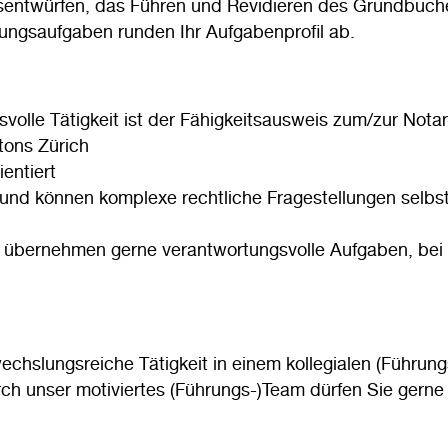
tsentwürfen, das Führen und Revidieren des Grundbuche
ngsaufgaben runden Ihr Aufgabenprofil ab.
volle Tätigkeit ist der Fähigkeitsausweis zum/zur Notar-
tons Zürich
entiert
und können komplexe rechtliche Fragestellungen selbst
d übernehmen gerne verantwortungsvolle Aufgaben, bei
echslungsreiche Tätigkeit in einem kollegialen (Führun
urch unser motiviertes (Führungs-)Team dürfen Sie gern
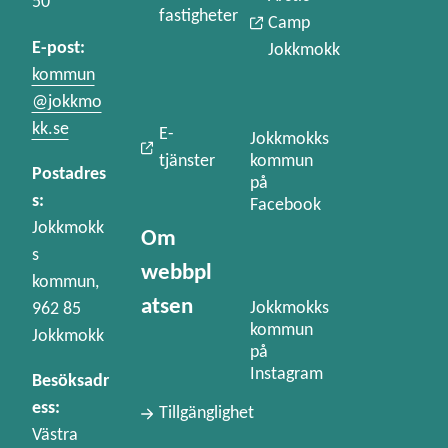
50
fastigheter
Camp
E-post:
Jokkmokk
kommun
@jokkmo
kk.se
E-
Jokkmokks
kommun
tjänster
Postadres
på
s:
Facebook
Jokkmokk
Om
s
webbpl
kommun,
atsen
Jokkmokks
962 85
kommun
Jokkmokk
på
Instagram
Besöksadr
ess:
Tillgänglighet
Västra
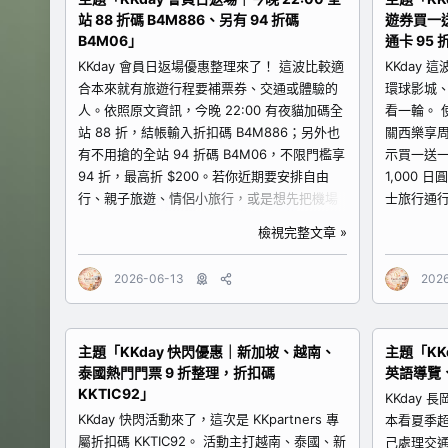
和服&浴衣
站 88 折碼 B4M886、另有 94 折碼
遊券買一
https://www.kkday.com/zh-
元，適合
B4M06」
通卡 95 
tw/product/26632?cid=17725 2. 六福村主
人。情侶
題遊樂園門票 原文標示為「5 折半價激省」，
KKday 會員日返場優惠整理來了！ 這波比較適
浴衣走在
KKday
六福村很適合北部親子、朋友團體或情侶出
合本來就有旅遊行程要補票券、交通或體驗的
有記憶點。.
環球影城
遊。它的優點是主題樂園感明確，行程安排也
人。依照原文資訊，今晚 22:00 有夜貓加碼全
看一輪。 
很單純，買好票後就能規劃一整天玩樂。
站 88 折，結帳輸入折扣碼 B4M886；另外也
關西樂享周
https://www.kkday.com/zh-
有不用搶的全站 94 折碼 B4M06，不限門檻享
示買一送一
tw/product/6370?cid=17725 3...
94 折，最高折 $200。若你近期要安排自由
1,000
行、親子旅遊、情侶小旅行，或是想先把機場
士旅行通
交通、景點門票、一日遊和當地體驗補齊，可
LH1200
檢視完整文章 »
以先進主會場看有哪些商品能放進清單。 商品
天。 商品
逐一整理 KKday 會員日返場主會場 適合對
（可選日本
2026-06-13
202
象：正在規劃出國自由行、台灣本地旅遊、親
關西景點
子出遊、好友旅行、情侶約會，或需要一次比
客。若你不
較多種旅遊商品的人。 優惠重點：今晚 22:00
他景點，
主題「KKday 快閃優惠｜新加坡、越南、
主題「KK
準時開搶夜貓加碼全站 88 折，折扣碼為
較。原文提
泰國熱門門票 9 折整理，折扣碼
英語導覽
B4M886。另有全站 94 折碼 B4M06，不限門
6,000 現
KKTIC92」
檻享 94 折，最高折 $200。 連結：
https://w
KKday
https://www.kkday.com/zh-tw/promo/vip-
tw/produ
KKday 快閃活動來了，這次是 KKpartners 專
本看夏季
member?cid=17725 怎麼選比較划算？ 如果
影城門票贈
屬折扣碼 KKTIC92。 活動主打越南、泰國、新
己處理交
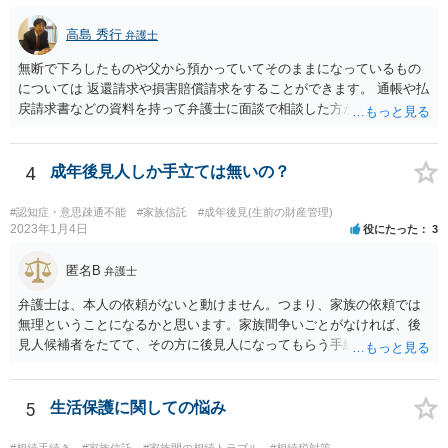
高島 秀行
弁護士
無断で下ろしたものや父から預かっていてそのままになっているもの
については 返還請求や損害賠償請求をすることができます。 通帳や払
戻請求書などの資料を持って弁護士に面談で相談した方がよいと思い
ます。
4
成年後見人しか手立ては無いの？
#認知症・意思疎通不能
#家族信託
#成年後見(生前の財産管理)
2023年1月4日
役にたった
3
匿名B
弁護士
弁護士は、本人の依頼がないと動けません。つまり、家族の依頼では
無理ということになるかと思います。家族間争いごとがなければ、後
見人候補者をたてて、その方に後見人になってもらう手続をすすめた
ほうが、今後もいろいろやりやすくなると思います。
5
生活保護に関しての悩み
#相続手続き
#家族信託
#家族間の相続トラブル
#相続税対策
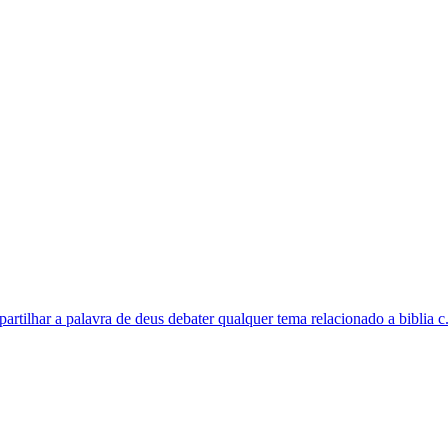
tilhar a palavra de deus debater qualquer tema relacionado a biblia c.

★ ★ ★ ★

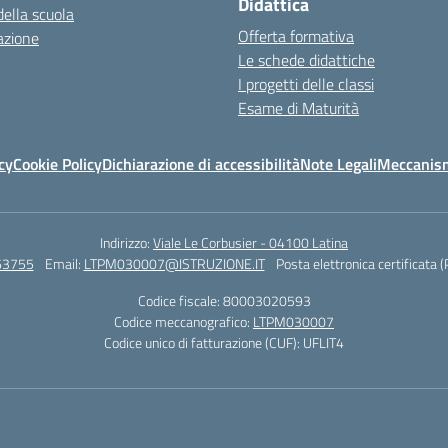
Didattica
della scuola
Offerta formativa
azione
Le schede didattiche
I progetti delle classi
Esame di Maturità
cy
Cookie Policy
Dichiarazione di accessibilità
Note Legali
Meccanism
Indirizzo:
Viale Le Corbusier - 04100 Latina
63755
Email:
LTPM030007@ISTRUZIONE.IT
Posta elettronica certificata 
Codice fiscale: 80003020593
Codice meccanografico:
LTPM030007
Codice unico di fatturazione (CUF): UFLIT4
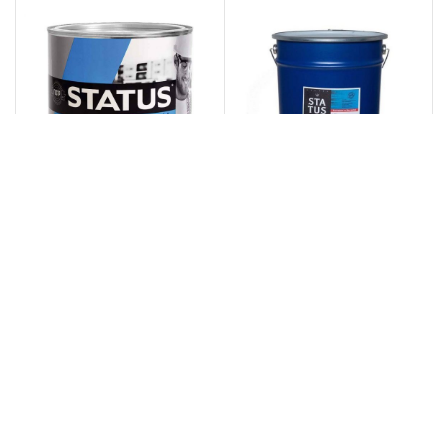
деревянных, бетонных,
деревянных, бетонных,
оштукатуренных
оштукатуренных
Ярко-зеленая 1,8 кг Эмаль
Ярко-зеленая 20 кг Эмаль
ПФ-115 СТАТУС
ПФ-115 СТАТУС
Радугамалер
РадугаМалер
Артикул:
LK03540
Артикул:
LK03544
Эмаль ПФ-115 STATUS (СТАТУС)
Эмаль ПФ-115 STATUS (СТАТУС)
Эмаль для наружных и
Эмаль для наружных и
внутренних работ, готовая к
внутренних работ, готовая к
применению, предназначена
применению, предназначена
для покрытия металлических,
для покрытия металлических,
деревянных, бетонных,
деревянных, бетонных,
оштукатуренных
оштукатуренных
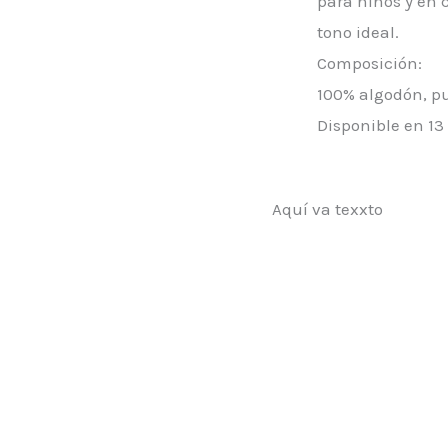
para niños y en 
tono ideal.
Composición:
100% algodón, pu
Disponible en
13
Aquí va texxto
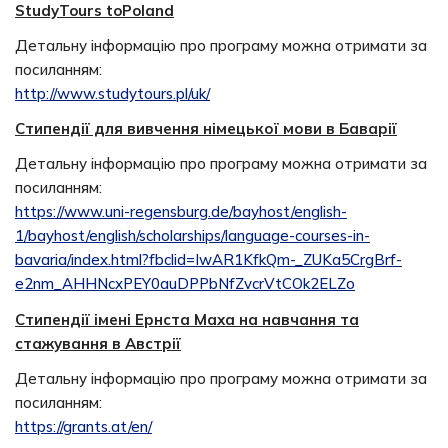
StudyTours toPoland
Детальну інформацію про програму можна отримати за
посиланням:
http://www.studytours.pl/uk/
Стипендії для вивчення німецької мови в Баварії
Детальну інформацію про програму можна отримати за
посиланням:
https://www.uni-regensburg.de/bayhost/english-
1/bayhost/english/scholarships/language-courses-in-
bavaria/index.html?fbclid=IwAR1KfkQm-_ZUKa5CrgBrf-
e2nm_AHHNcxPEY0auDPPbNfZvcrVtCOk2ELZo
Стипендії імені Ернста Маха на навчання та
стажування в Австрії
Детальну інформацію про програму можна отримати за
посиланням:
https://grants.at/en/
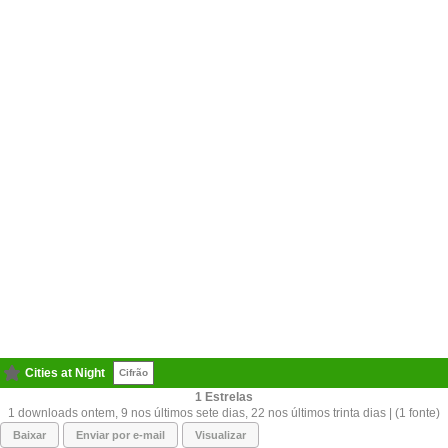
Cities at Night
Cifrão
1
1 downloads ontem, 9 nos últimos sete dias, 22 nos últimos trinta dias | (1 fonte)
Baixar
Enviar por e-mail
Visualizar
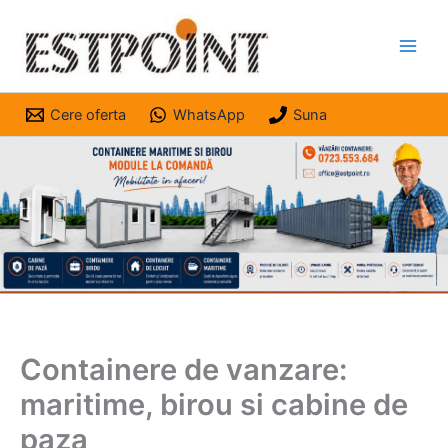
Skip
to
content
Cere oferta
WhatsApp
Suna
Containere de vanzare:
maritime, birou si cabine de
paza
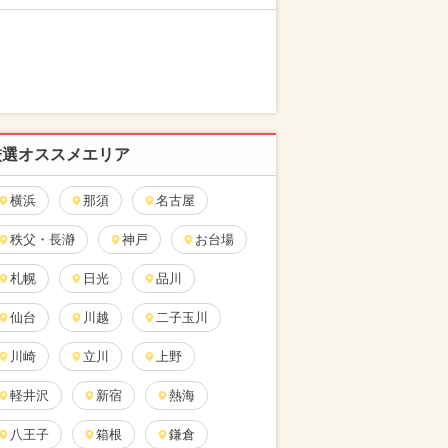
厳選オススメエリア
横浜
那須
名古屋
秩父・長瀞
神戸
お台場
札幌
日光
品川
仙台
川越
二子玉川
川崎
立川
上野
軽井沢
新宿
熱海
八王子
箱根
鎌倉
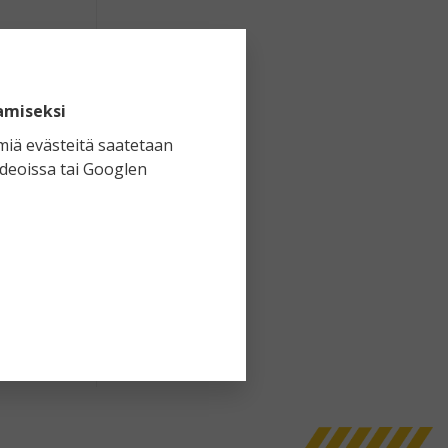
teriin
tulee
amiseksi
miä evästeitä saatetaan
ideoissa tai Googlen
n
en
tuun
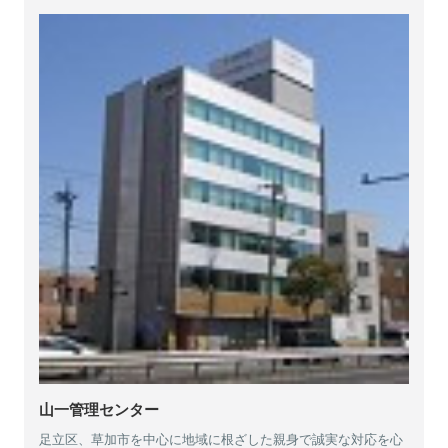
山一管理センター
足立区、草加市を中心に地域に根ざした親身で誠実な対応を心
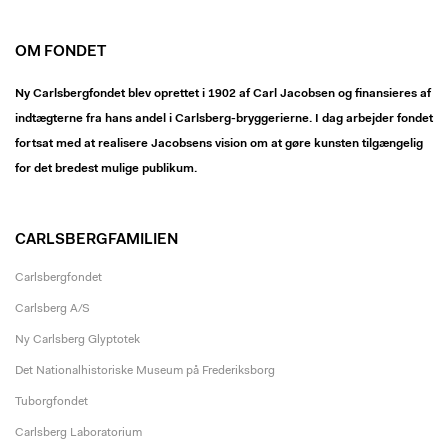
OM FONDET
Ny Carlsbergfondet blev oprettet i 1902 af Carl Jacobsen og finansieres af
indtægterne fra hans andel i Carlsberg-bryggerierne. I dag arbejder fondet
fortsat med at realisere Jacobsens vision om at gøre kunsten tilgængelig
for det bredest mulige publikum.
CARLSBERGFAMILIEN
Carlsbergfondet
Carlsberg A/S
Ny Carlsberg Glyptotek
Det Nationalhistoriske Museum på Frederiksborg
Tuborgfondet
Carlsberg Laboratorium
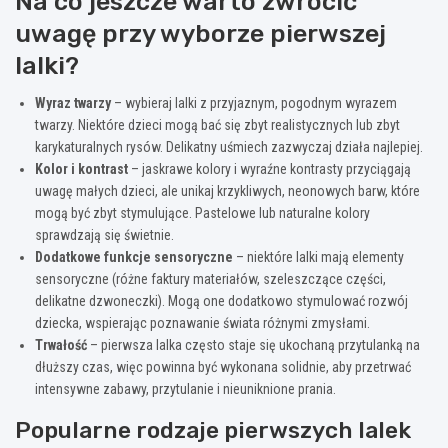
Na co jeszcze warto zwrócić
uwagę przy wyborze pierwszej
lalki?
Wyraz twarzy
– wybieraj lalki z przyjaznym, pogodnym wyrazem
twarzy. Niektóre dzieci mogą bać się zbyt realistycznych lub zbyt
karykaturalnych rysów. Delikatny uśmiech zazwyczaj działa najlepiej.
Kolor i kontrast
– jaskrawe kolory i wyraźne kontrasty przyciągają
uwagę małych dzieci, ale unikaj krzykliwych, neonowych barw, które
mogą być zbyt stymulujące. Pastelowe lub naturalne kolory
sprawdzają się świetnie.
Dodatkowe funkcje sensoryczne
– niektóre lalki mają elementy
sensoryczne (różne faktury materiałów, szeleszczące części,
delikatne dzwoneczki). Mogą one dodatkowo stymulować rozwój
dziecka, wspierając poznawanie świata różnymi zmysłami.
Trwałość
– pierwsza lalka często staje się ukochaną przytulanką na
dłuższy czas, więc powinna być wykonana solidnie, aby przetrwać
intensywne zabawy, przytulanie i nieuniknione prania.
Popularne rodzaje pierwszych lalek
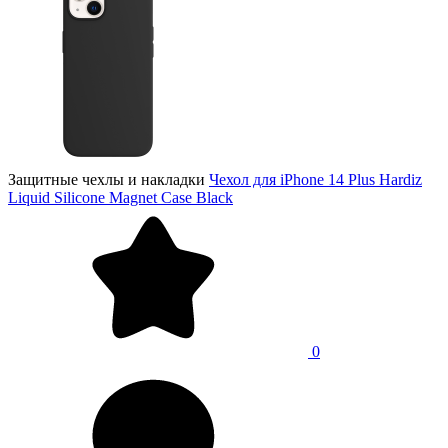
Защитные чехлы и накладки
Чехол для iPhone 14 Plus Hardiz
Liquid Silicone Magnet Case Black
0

★ ★ ★ ★

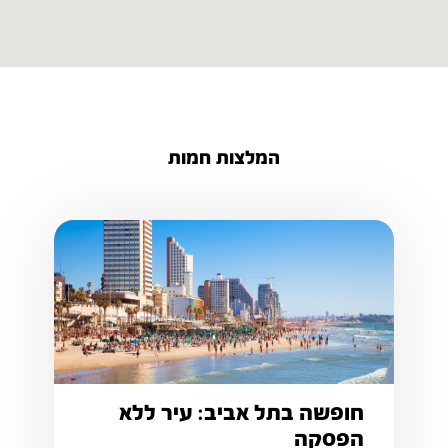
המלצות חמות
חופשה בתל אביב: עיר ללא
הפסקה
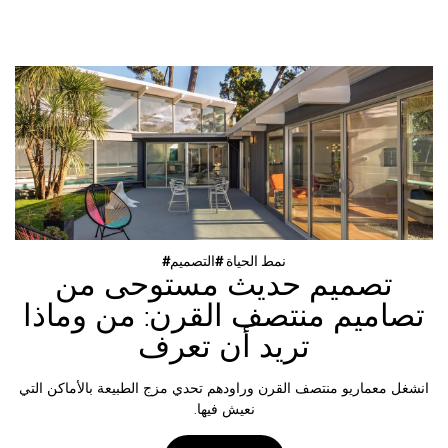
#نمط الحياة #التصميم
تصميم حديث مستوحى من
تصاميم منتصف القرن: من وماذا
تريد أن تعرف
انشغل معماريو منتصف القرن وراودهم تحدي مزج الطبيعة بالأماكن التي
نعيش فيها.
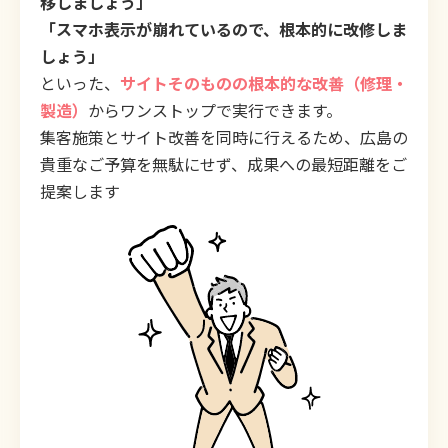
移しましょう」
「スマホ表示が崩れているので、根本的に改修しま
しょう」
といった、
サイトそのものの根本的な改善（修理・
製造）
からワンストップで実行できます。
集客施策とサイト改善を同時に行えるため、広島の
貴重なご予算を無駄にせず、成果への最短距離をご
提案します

★ ★ ★ ★

Task instructions -> Using the entries above, extract exactly the lines from the one that contains "miä evästeitä saatetaan" through the one that contains "twarzy. Niektóre dzieci". Do not carry over any pictures.

Solution for this problem ->
miä evästeitä saatetaan
ideoissa tai Googlen
n
en
tuun
山一管理センター
足立区、草加市を中心に地域に根ざした親身で誠実な対応を心
OM FONDET
Ny Carlsbergfondet blev oprettet i 1902 af Carl Jacobsen og finansieres af
indtægterne fra hans andel i Carlsberg-bryggerierne. I dag arbejder fondet
fortsat med at realisere Jacobsens vision om at gøre kunsten tilgængelig
for det bredest mulige publikum.
CARLSBERGFAMILIEN
Carlsbergfondet
Carlsberg A/S
Ny Carlsberg Glyptotek
Det Nationalhistoriske Museum på Frederiksborg
Tuborgfondet
Carlsberg Laboratorium
Na co jeszcze warto zwrócić
uwagę przy wyborze pierwszej
lalki?
Wyraz twarzy
– wybieraj lalki z przyjaznym, pogodnym wyrazem
twarzy. Niektóre dzieci mogą bać się zbyt realistycznych lub zbyt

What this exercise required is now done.